Task statement
Apart from the pictures, the listing is to be returned exactly.

Provided material

◆ ◆ ◆ ◆

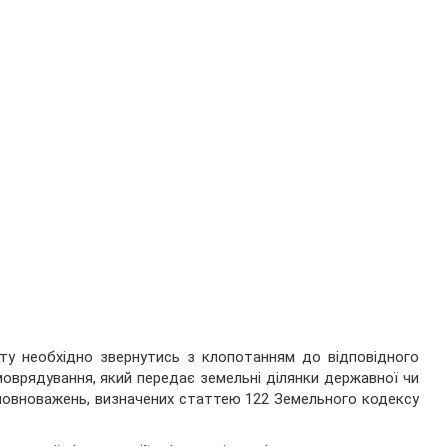
у необхідно звернутись з клопотанням до відповідного
моврядування, який передає земельні ділянки державної чи
 повноважень, визначених статтею 122 Земельного кодексу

◆ ◆ ◆ ◆

Reply
у необхідно звернутись з клопотанням до відповідного
моврядування, який передає земельні ділянки державної чи
 повноважень, визначених статтею 122 Земельного кодексу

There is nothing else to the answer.